What is required
From the listing below, copy each line that contains the word "name".

Data to use

- - -

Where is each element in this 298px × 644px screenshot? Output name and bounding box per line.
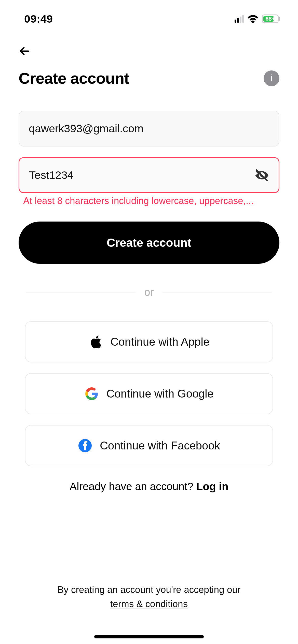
email-field[interactable]: qawerk393@gmail.com (19, 111, 279, 147)
page-title: Create account (19, 69, 129, 87)
password-field[interactable]: Test1234 (19, 157, 279, 193)
login-prompt-text: Already have an account? (70, 480, 196, 492)
info-button[interactable]: i (264, 70, 279, 86)
apple-icon (89, 335, 103, 349)
facebook-button-label: Continue with Facebook (100, 439, 220, 452)
back-button[interactable] (19, 45, 31, 57)
info-icon: i (270, 73, 273, 84)
status-indicators: 68 (235, 14, 280, 23)
email-value: qawerk393@gmail.com (29, 122, 269, 135)
footer: By creating an account you're accepting … (0, 583, 298, 611)
continue-with-facebook-button[interactable]: Continue with Facebook (25, 425, 273, 466)
create-account-button[interactable]: Create account (19, 222, 279, 264)
status-bar: 09:49 68 (0, 0, 298, 28)
arrow-left-icon (19, 45, 30, 57)
facebook-icon (78, 438, 92, 453)
toggle-password-visibility-button[interactable] (255, 168, 269, 182)
google-icon (85, 387, 99, 401)
continue-with-google-button[interactable]: Continue with Google (25, 373, 273, 414)
cellular-icon (235, 15, 244, 23)
continue-with-apple-button[interactable]: Continue with Apple (25, 321, 273, 362)
create-account-label: Create account (107, 236, 191, 250)
apple-button-label: Continue with Apple (111, 335, 210, 348)
footer-text: By creating an account you're accepting … (58, 584, 241, 595)
battery-icon: 68 (262, 14, 280, 23)
divider-label: or (144, 286, 154, 298)
eye-off-icon (255, 168, 269, 182)
google-button-label: Continue with Google (106, 387, 214, 400)
divider: or (19, 286, 279, 298)
password-error-message: At least 8 characters including lowercas… (19, 196, 279, 206)
password-value: Test1234 (29, 169, 255, 181)
login-prompt: Already have an account? Log in (19, 480, 279, 493)
terms-and-conditions-link[interactable]: terms & conditions (110, 599, 188, 609)
login-link[interactable]: Log in (196, 480, 228, 492)
battery-percent: 68 (265, 16, 272, 22)
wifi-icon (248, 15, 258, 23)
home-indicator[interactable] (94, 635, 204, 638)
status-time: 09:49 (24, 13, 53, 25)
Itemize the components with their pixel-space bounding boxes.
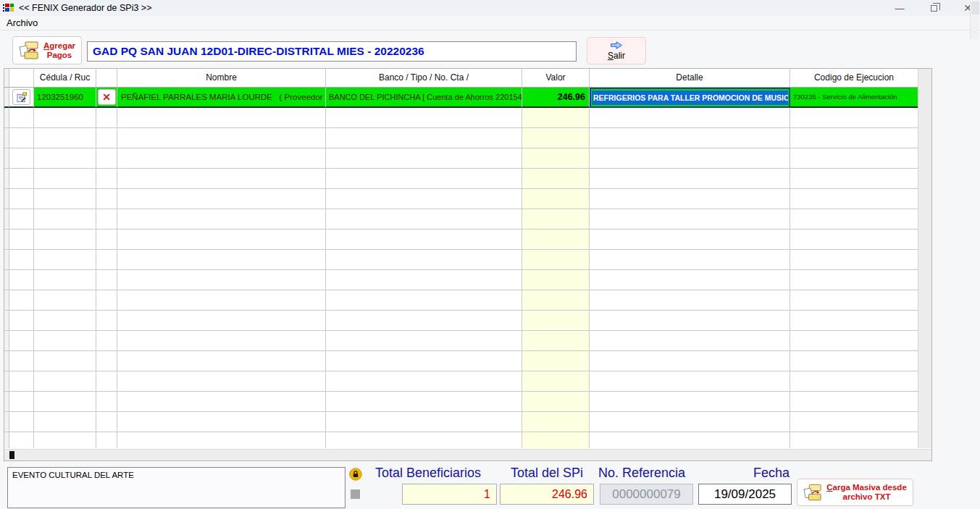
grid-cell	[522, 169, 590, 189]
grid-vertical-scrollbar[interactable]	[918, 69, 931, 448]
table-row	[4, 148, 919, 169]
grid-cell	[522, 392, 590, 412]
grid-cell	[34, 270, 96, 290]
grid-cell	[522, 209, 590, 230]
total-beneficiarios-value: 1	[402, 484, 497, 505]
grid-cell	[117, 351, 326, 371]
grid-cell	[326, 148, 522, 169]
grid-cell	[9, 189, 34, 209]
total-beneficiarios-label: Total Beneficiarios	[375, 466, 481, 481]
cell-valor: 246.96	[522, 88, 590, 108]
add-payments-folder-icon	[19, 41, 39, 60]
grid-cell	[96, 412, 117, 432]
minimize-button[interactable]: —	[885, 0, 914, 16]
payment-row[interactable]: 1203251960 ✕ PEÑAFIEL PARRALES MARIA LOU…	[4, 88, 919, 108]
table-row	[4, 230, 919, 250]
edit-row-button[interactable]	[12, 89, 30, 105]
table-row	[4, 189, 919, 209]
grid-cell	[34, 392, 96, 412]
grid-cell	[9, 230, 34, 250]
grid-cell	[326, 432, 522, 448]
grid-cell	[590, 311, 790, 331]
notes-textarea[interactable]: EVENTO CULTURAL DEL ARTE	[7, 467, 345, 508]
table-row	[4, 351, 919, 371]
grid-cell	[4, 128, 9, 148]
hscroll-thumb[interactable]	[9, 451, 14, 459]
grid-cell	[117, 209, 326, 230]
grid-cell	[96, 230, 117, 250]
grid-horizontal-scrollbar[interactable]	[4, 449, 931, 460]
grid-cell	[4, 250, 9, 270]
grid-cell	[9, 392, 34, 412]
restore-icon	[931, 5, 937, 12]
header-edit-col	[9, 69, 34, 87]
bulk-load-folder-icon	[803, 484, 822, 502]
grid-cell	[590, 148, 790, 169]
grid-cell	[4, 432, 9, 448]
batch-name-field[interactable]: GAD PQ SAN JUAN 12D01-DIREC-DISTRITAL MI…	[87, 41, 577, 62]
grid-cell	[34, 311, 96, 331]
detalle-selected-text: REFRIGERIOS PARA TALLER PROMOCION DE MUS…	[592, 91, 788, 105]
menu-archivo[interactable]: Archivo	[0, 16, 44, 30]
restore-button[interactable]	[919, 0, 948, 16]
grid-cell	[4, 230, 9, 250]
grid-cell	[326, 189, 522, 209]
grid-cell	[790, 331, 918, 351]
grid-cell	[590, 270, 790, 290]
grid-cell	[326, 371, 522, 392]
header-cedula: Cédula / Ruc	[34, 69, 96, 87]
agregar-pagos-button[interactable]: Agregar Pagos	[12, 36, 82, 64]
grid-cell	[522, 412, 590, 432]
grid-cell	[790, 311, 918, 331]
grid-cell	[326, 270, 522, 290]
table-row	[4, 209, 919, 230]
cell-detalle-editor[interactable]: REFRIGERIOS PARA TALLER PROMOCION DE MUS…	[590, 88, 790, 108]
grid-cell	[34, 250, 96, 270]
grid-cell	[590, 351, 790, 371]
total-spi-label: Total del SPi	[511, 466, 583, 481]
salir-button[interactable]: Salir	[587, 37, 646, 64]
grid-cell	[590, 432, 790, 448]
notes-scrollbar[interactable]	[970, 1, 979, 39]
fecha-input[interactable]: 19/09/2025	[698, 484, 792, 505]
grid-cell	[4, 209, 9, 230]
table-row	[4, 432, 919, 448]
grid-cell	[117, 331, 326, 351]
grid-cell	[9, 108, 34, 128]
grid-cell	[590, 412, 790, 432]
table-row	[4, 270, 919, 290]
grid-cell	[590, 209, 790, 230]
grid-cell	[96, 128, 117, 148]
grid-cell	[4, 189, 9, 209]
grid-cell	[790, 148, 918, 169]
header-codigo: Codigo de Ejecucion	[790, 69, 918, 87]
grid-cell	[34, 230, 96, 250]
carga-masiva-button[interactable]: Carga Masiva desde archivo TXT	[797, 479, 913, 506]
grid-cell	[117, 290, 326, 311]
footer-checkbox[interactable]	[351, 489, 360, 499]
table-row	[4, 250, 919, 270]
delete-row-button[interactable]: ✕	[98, 89, 116, 105]
notes-scroll-thumb[interactable]	[971, 1, 979, 14]
grid-cell	[790, 270, 918, 290]
cell-cedula: 1203251960	[34, 88, 96, 108]
cell-codigo: 730235 - Servicio de Alimentación	[790, 88, 918, 108]
grid-cell	[9, 128, 34, 148]
window-title: << FENIX Generador de SPi3 >>	[19, 3, 151, 13]
grid-cell	[34, 290, 96, 311]
grid-cell	[117, 169, 326, 189]
grid-cell	[4, 290, 9, 311]
grid-cell	[522, 189, 590, 209]
grid-cell	[522, 331, 590, 351]
grid-cell	[790, 230, 918, 250]
grid-cell	[522, 148, 590, 169]
grid-cell	[326, 250, 522, 270]
lock-indicator[interactable]	[349, 468, 362, 481]
grid-cell	[96, 169, 117, 189]
table-row	[4, 128, 919, 148]
grid-cell	[117, 128, 326, 148]
grid-cell	[326, 311, 522, 331]
grid-cell	[326, 230, 522, 250]
table-row	[4, 169, 919, 189]
grid-cell	[522, 128, 590, 148]
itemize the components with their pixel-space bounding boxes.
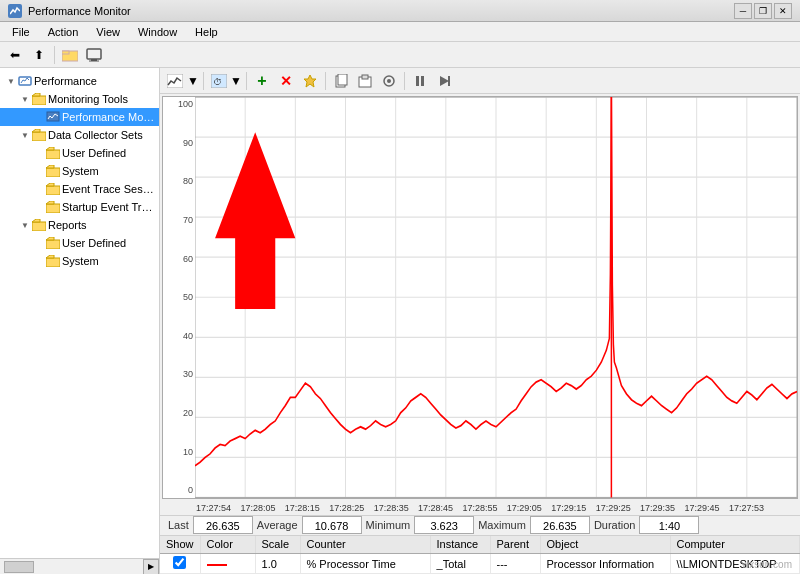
properties-btn[interactable] [378, 70, 400, 92]
restore-button[interactable]: ❐ [754, 3, 772, 19]
perf-monitor-icon [46, 110, 60, 124]
tree-item-event-trace[interactable]: Event Trace Sessions [0, 180, 159, 198]
data-collector-sets-label: Data Collector Sets [48, 129, 143, 141]
view-type-btn[interactable] [164, 70, 186, 92]
chart-tb-sep3 [325, 72, 326, 90]
tree-item-performance[interactable]: ▼ Performance [0, 72, 159, 90]
tb-up-button[interactable]: ⬆ [28, 44, 50, 66]
update-btn[interactable] [433, 70, 455, 92]
delete-counter-btn[interactable]: ✕ [275, 70, 297, 92]
svg-rect-26 [416, 76, 419, 86]
col-color: Color [200, 536, 255, 554]
y-label-80: 80 [163, 176, 195, 186]
tb-monitor-button[interactable] [83, 44, 105, 66]
reports-user-icon [46, 236, 60, 250]
time-label-11: 17:29:45 [684, 503, 719, 513]
view-dropdown-arrow[interactable]: ▼ [187, 70, 199, 92]
tree-item-data-collector-sets[interactable]: ▼ Data Collector Sets [0, 126, 159, 144]
svg-rect-6 [32, 96, 46, 105]
startup-event-label: Startup Event Trace Sess... [62, 201, 155, 213]
reports-system-label: System [62, 255, 99, 267]
counter-section: Show Color Scale Counter Instance Parent… [160, 535, 800, 575]
view-dropdown[interactable]: ▼ [164, 70, 199, 92]
window-title: Performance Monitor [28, 5, 131, 17]
chart-svg-container [195, 97, 797, 498]
svg-marker-28 [440, 76, 449, 86]
reports-system-icon [46, 254, 60, 268]
tree-item-monitoring-tools[interactable]: ▼ Monitoring Tools [0, 90, 159, 108]
tb-folder-button[interactable] [59, 44, 81, 66]
tree-item-system[interactable]: System [0, 162, 159, 180]
y-label-100: 100 [163, 99, 195, 109]
minimize-button[interactable]: ─ [734, 3, 752, 19]
time-select-btn[interactable]: ⏱ ▼ [208, 70, 242, 92]
expand-startup-event-icon [32, 200, 46, 214]
close-button[interactable]: ✕ [774, 3, 792, 19]
time-label-0: 17:27:54 [196, 503, 231, 513]
y-label-60: 60 [163, 254, 195, 264]
freeze-btn[interactable] [409, 70, 431, 92]
time-label-8: 17:29:15 [551, 503, 586, 513]
expand-event-trace-icon [32, 182, 46, 196]
tree-item-performance-monitor[interactable]: Performance Monitor [0, 108, 159, 126]
system-icon [46, 164, 60, 178]
right-panel: ▼ ⏱ ▼ + ✕ [160, 68, 800, 574]
menu-action[interactable]: Action [40, 24, 87, 40]
tb-back-button[interactable]: ⬅ [4, 44, 26, 66]
tree-item-user-defined[interactable]: User Defined [0, 144, 159, 162]
menu-file[interactable]: File [4, 24, 38, 40]
svg-rect-2 [87, 49, 101, 59]
copy-image-btn[interactable] [330, 70, 352, 92]
time-label-5: 17:28:45 [418, 503, 453, 513]
event-trace-icon [46, 182, 60, 196]
monitoring-tools-label: Monitoring Tools [48, 93, 128, 105]
table-row[interactable]: 1.0 % Processor Time _Total --- Processo… [160, 554, 800, 574]
highlight-btn[interactable] [299, 70, 321, 92]
y-label-70: 70 [163, 215, 195, 225]
paste-btn[interactable] [354, 70, 376, 92]
add-counter-btn[interactable]: + [251, 70, 273, 92]
menu-help[interactable]: Help [187, 24, 226, 40]
menu-view[interactable]: View [88, 24, 128, 40]
perf-monitor-label: Performance Monitor [62, 111, 155, 123]
svg-rect-8 [32, 132, 46, 141]
time-label-7: 17:29:05 [507, 503, 542, 513]
reports-icon [32, 218, 46, 232]
menu-window[interactable]: Window [130, 24, 185, 40]
reports-label: Reports [48, 219, 87, 231]
row-color [200, 554, 255, 574]
tree-item-reports-user[interactable]: User Defined [0, 234, 159, 252]
time-label-2: 17:28:15 [285, 503, 320, 513]
window-controls: ─ ❐ ✕ [734, 3, 792, 19]
tree-item-reports-system[interactable]: System [0, 252, 159, 270]
scroll-thumb[interactable] [4, 561, 34, 573]
time-dropdown-arrow[interactable]: ▼ [230, 70, 242, 92]
expand-data-collector-icon: ▼ [18, 128, 32, 142]
col-computer: Computer [670, 536, 799, 554]
time-label-3: 17:28:25 [329, 503, 364, 513]
svg-rect-23 [362, 75, 368, 79]
svg-rect-13 [32, 222, 46, 231]
dur-value: 1:40 [639, 516, 699, 534]
main-layout: ▼ Performance ▼ Monitoring Tools [0, 68, 800, 574]
row-show[interactable] [160, 554, 200, 574]
row-computer: \\LMIONTDESKTOP [670, 554, 799, 574]
monitoring-tools-icon [32, 92, 46, 106]
time-icon-btn[interactable]: ⏱ [208, 70, 230, 92]
show-checkbox[interactable] [173, 556, 186, 569]
row-object: Processor Information [540, 554, 670, 574]
y-label-0: 0 [163, 485, 195, 495]
scroll-right-btn[interactable]: ▶ [143, 559, 159, 575]
time-label-10: 17:29:35 [640, 503, 675, 513]
chart-tb-sep2 [246, 72, 247, 90]
max-value: 26.635 [530, 516, 590, 534]
svg-rect-12 [46, 204, 60, 213]
data-collector-sets-icon [32, 128, 46, 142]
left-panel-scrollbar[interactable]: ▶ [0, 558, 159, 574]
expand-reports-icon: ▼ [18, 218, 32, 232]
performance-label: Performance [34, 75, 97, 87]
tree-item-startup-event[interactable]: Startup Event Trace Sess... [0, 198, 159, 216]
expand-performance-icon: ▼ [4, 74, 18, 88]
row-parent: --- [490, 554, 540, 574]
tree-item-reports[interactable]: ▼ Reports [0, 216, 159, 234]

- - -

Solution to this problem
Where is each element in this 298px × 644px screenshot? Output name and bounding box per line.
batch-name-field[interactable]: GAD PQ SAN JUAN 12D01-DIREC-DISTRITAL MI…	[87, 41, 577, 62]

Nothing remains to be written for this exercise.